Thursday, 26 February 2009

NERVES IN CHILE 1: LI YI-QI CONSIDERS HIS REACTIONS TO THE DOINGS IN PARIS ON THE SIXTH OF FEBRUARY 1934


On the sixth of February nineteen thirty-four,
Boulevard Sebastopol, I was nervous amongst the drifters
the addicted the violent and the dim: 
what were they up to? shifting sheets of metal in the moonlight;
politics prejudice and mischief abroad, and I was nervous 
and the city night was beautiful; under the sodium arc lamps
skeletons glinted
under their trench-coats
reflecting the barricades
these men were constructing.
 
Did they call themselves royalists or traitors;
fascists or roundheads;
unconscious grand agents
or just secret armies? I was nervous:
beautiful was the countryside and,
odourless tasteless and colourless,
money, like the Holy Ghost,
was changing hands.
 
Now if you are addicted
to power and are not some Confucian scholar
with deformation professionelle and vomit
rising within you, you must be vicious like a tiger
and hover like a butterfly from flower
to flower, Gao-yong drunk;
know how to pass the thread
through the eye of the needle and
be familiar with the major administrative
documents of the Imperial court where
you will be presented at the death of the emperor.

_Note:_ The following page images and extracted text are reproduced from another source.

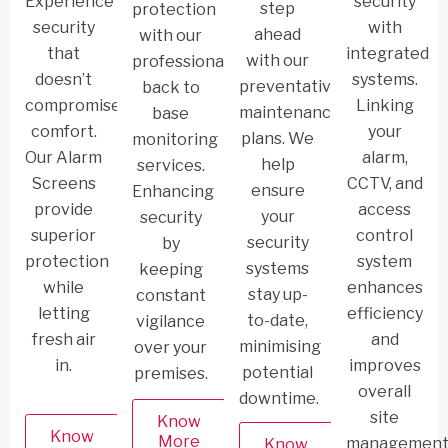
Experience
security
step
protection
security
with
ahead
with our
that
integrated
with our
professional
doesn’t
systems.
preventative
back to
compromise
Linking
maintenance
base
comfort.
your
plans. We
monitoring
Our Alarm
alarm,
help
services.
Screens
CCTV, and
ensure
Enhancing
provide
access
your
security
superior
control
security
by
protection
system
systems
keeping
while
enhances
stay up-
constant
letting
efficiency
to-date,
vigilance
fresh air
and
minimising
over your
in.
improves
potential
premises.
overall
downtime.
site
Know
Know
More
management
Know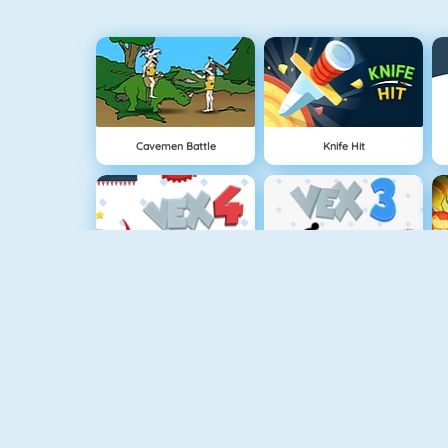
Cavemen Battle
Knife Hit
Vex 4
Vex 3
Battleship War Multiplayer
Punch Man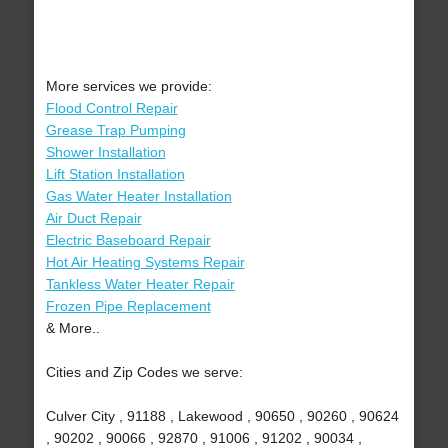
More services we provide:
Flood Control Repair
Grease Trap Pumping
Shower Installation
Lift Station Installation
Gas Water Heater Installation
Air Duct Repair
Electric Baseboard Repair
Hot Air Heating Systems Repair
Tankless Water Heater Repair
Frozen Pipe Replacement
& More..
Cities and Zip Codes we serve:
Culver City , 91188 , Lakewood , 90650 , 90260 , 90624
, 90202 , 90066 , 92870 , 91006 , 91202 , 90034 ,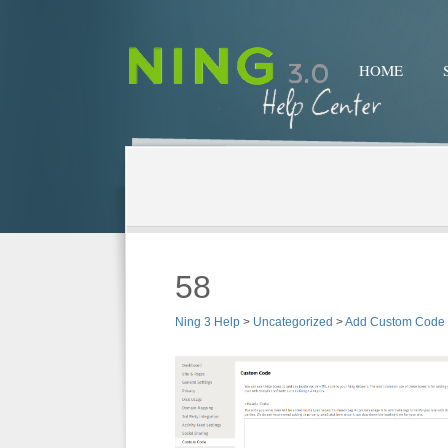
HOME
58
Ning 3 Help
>
Uncategorized
>
Add Custom Code 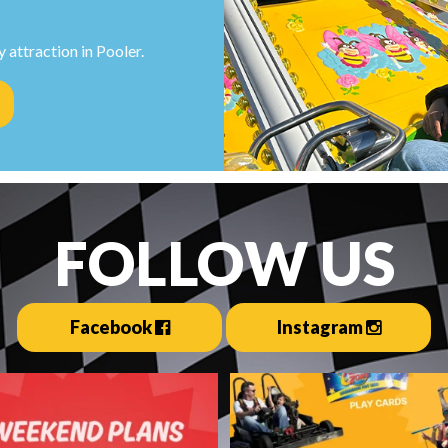
 attraction in Pooler.
FOLLOW US
Facebook
Instagram
estination: Fun Zone ☀️🏎️
Everything you need for the 
summer ever is
...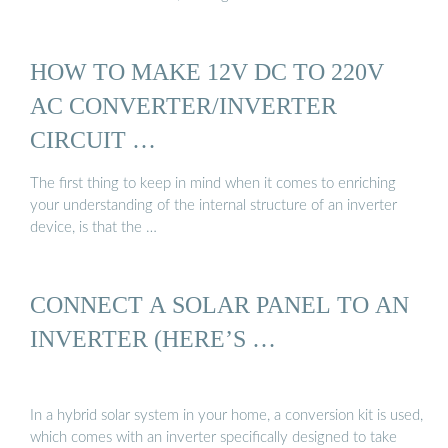
HOW TO MAKE 12V DC TO 220V
AC CONVERTER/INVERTER
CIRCUIT …
The first thing to keep in mind when it comes to enriching
your understanding of the internal structure of an inverter
device, is that the …
CONNECT A SOLAR PANEL TO AN
INVERTER (HERE’S …
In a hybrid solar system in your home, a conversion kit is used,
which comes with an inverter specifically designed to take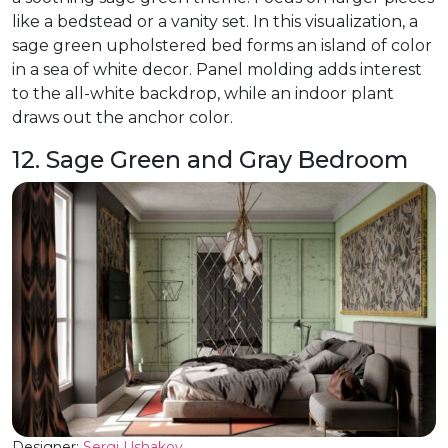
like a bedstead or a vanity set. In this visualization, a
sage green upholstered bed forms an island of color
in a sea of white decor. Panel molding adds interest
to the all-white backdrop, while an indoor plant
draws out the anchor color.
12. Sage Green and Gray Bedroom
Designer:
Sergi Ushakov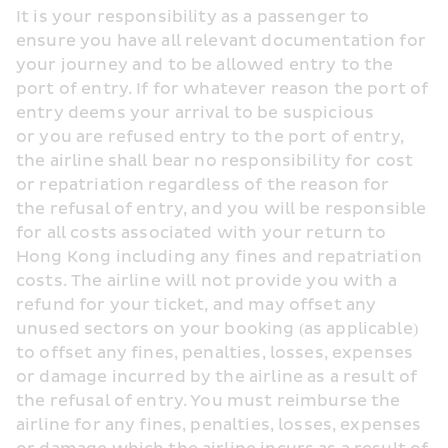
It is your responsibility as a passenger to 
ensure you have all relevant documentation for 
your journey and to be allowed entry to the 
port of entry. If for whatever reason the port of 
entry deems your arrival to be suspicious 
or you are refused entry to the port of entry, 
the airline shall bear no responsibility for cost 
or repatriation regardless of the reason for 
the refusal of entry, and you will be responsible 
for all costs associated with your return to 
Hong Kong including any fines and repatriation 
costs. The airline will not provide you with a 
refund for your ticket, and may offset any 
unused sectors on your booking (as applicable) 
to offset any fines, penalties, losses, expenses 
or damage incurred by the airline as a result of 
the refusal of entry. You must reimburse the 
airline for any fines, penalties, losses, expenses 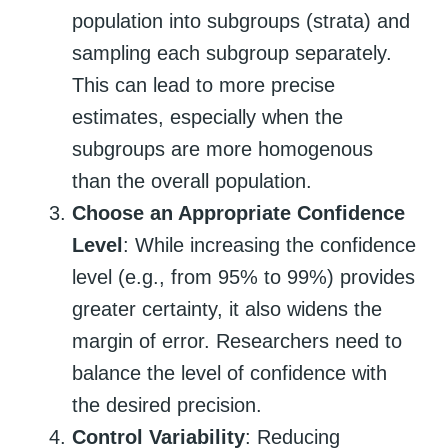
population into subgroups (strata) and
sampling each subgroup separately.
This can lead to more precise
estimates, especially when the
subgroups are more homogenous
than the overall population.
Choose an Appropriate Confidence
Level
: While increasing the confidence
level (e.g., from 95% to 99%) provides
greater certainty, it also widens the
margin of error. Researchers need to
balance the level of confidence with
the desired precision.
Control Variability
: Reducing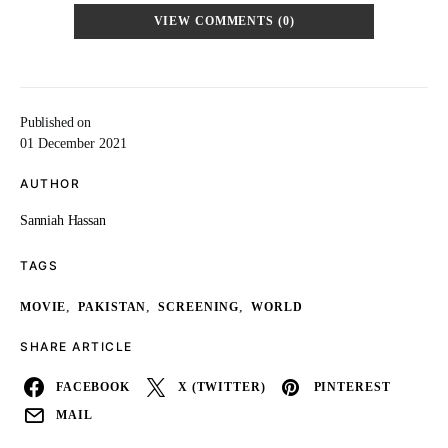
VIEW COMMENTS (0)
Published on
01 December 2021
AUTHOR
Sanniah Hassan
TAGS
,
,
,
MOVIE
PAKISTAN
SCREENING
WORLD
SHARE ARTICLE
FACEBOOK
X (TWITTER)
PINTEREST
MAIL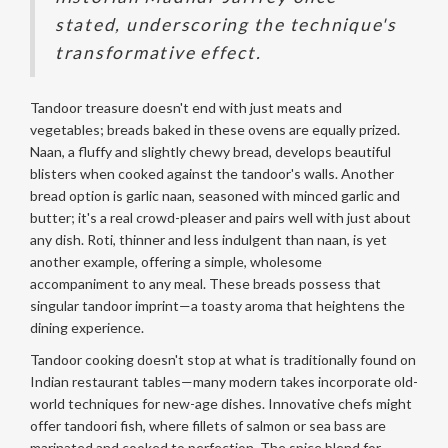
stated, underscoring the technique's
transformative effect.
Tandoor treasure doesn't end with just meats and
vegetables; breads baked in these ovens are equally prized.
Naan, a fluffy and slightly chewy bread, develops beautiful
blisters when cooked against the tandoor's walls. Another
bread option is garlic naan, seasoned with minced garlic and
butter; it's a real crowd-pleaser and pairs well with just about
any dish. Roti, thinner and less indulgent than naan, is yet
another example, offering a simple, wholesome
accompaniment to any meal. These breads possess that
singular tandoor imprint—a toasty aroma that heightens the
dining experience.
Tandoor cooking doesn't stop at what is traditionally found on
Indian restaurant tables—many modern takes incorporate old-
world techniques for new-age dishes. Innovative chefs might
offer tandoori fish, where fillets of salmon or sea bass are
marinated and cooked to perfection. The spice blend for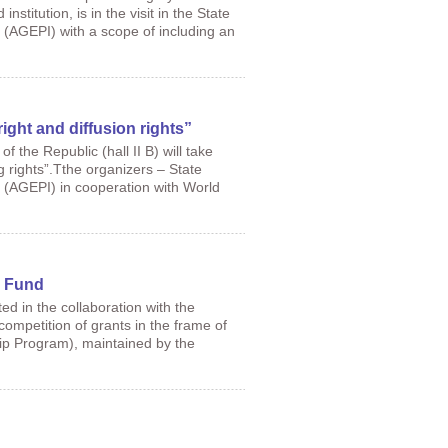
titution, is in the visit in the State
 (AGEPI) with a scope of including an
ht and diffusion rights”
 the Republic (hall II B) will take
 rights”.Tthe organizers – State
a (AGEPI) in cooperation with World
F Fund
ed in the collaboration with the
ompetition of grants in the frame of
p Program), maintained by the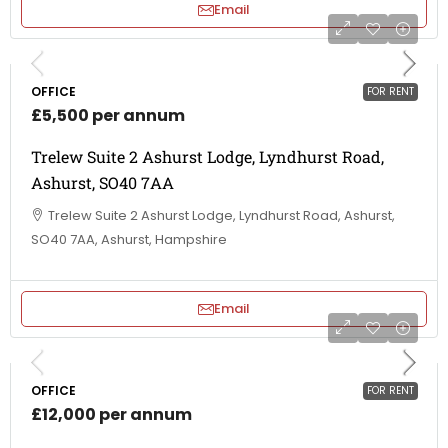
Email
OFFICE
FOR RENT
£5,500 per annum
Trelew Suite 2 Ashurst Lodge, Lyndhurst Road,
Ashurst, SO40 7AA
Trelew Suite 2 Ashurst Lodge, Lyndhurst Road, Ashurst,
SO40 7AA, Ashurst, Hampshire
Email
OFFICE
FOR RENT
£12,000 per annum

I hope you understand the situation,
this is not like other countries. 
 
So if you would, please advance through the trees
and cross the water dressed in silks and satins;
go into the pavilion
and pass through the chambers
(they need not be large and fragrant flowers need not be many)
to take the oath of fealty; keep clear,
avoid banishment or surgical bleeding:
above all, do not slip your cable in a foreign land.